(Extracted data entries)
● ● ● ● ●

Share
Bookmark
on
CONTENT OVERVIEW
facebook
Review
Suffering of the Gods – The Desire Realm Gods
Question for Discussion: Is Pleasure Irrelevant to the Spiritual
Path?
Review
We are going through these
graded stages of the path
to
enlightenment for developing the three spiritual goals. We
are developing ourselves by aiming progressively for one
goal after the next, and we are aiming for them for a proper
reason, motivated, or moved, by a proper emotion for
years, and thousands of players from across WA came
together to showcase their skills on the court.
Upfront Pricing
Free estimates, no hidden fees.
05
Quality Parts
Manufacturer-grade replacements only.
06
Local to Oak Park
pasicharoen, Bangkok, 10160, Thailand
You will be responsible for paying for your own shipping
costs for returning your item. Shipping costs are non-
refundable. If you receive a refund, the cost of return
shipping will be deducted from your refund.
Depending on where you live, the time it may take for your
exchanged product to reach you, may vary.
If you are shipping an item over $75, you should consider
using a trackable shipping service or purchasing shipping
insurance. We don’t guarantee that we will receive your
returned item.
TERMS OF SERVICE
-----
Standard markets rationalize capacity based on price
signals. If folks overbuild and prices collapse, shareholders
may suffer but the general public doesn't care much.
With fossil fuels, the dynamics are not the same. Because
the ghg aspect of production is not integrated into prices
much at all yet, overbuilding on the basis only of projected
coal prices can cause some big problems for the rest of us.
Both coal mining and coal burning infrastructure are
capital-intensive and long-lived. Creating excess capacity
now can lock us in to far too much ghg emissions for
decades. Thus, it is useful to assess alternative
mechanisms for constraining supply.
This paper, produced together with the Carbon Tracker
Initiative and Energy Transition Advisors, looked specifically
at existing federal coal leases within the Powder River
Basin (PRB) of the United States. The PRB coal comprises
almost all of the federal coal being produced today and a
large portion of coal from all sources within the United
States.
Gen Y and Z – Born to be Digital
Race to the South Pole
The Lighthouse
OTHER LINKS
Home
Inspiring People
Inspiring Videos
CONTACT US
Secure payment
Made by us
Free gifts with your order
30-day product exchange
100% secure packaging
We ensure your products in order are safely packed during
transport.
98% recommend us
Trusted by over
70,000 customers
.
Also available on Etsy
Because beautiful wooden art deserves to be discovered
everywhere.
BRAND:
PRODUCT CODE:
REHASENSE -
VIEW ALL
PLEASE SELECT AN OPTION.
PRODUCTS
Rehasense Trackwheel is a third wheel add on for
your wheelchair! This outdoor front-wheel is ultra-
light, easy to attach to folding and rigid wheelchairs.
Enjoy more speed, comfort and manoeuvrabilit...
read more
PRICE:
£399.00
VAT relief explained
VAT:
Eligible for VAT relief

● ● ● ● ●

**Exercise directions:** Quote verbatim the line containing "light, easy to" and every line after it through the end of the records above.

**Written response:**
light, easy to attach to folding and rigid wheelchairs.
Enjoy more speed, comfort and manoeuvrabilit...
read more
PRICE:
£399.00
VAT relief explained
VAT:
Eligible for VAT relief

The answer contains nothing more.